Similarly, compared to bring-your-own-AI approaches, using a built-in language model can save the user's bandwidth, likely benefit from more optimizations, and have a lower barrier to entry for web developers.

Even more so than many other behind-a-flag APIs, the prompt API is an experiment, designed to help us understand web developers' use cases to inform a roadmap of purpose-built APIs.
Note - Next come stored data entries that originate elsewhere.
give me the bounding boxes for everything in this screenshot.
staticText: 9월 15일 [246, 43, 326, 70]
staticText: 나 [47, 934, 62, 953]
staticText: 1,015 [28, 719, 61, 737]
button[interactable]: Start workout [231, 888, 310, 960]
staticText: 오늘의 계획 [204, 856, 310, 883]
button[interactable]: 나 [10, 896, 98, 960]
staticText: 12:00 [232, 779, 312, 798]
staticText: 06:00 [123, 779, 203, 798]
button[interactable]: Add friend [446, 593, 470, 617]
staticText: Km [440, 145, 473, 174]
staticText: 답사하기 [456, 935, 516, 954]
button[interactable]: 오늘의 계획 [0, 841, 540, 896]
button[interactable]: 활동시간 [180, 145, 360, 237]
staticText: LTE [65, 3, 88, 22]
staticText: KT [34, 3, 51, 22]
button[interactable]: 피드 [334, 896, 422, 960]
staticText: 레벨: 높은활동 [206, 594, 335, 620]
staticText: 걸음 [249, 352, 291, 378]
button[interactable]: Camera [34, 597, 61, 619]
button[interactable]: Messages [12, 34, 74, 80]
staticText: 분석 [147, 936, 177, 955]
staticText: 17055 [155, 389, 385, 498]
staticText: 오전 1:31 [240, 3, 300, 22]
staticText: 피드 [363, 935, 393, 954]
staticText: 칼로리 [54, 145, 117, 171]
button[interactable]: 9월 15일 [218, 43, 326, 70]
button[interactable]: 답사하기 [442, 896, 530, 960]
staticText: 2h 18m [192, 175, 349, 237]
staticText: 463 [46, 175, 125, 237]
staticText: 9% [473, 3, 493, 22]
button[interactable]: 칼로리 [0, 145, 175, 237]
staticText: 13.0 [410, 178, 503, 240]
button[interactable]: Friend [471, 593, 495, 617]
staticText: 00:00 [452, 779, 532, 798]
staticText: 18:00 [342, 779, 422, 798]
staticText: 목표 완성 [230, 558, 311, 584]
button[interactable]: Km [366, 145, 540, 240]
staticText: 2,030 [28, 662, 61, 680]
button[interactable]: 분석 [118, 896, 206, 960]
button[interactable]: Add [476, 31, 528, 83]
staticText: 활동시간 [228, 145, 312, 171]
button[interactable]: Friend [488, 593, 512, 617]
However, we want to publish an explainer to provide documentation and a public discussion place for the experiment while it is ongoing.

Goals

Our goals are to:

  • Provide web developers a uniform JavaScript API for accessing browser-provided language models.
  • Abstract away specific details of the language model in question as much as possible, e.g. tokenization, system messages, or control tokens.
  • Guide web developers to gracefully handle failure cases, e.g. no browser-provided model being available.
  • Allow a variety of implementation strategies, including on-device or cloud-based models, while keeping these details abstracted from developers.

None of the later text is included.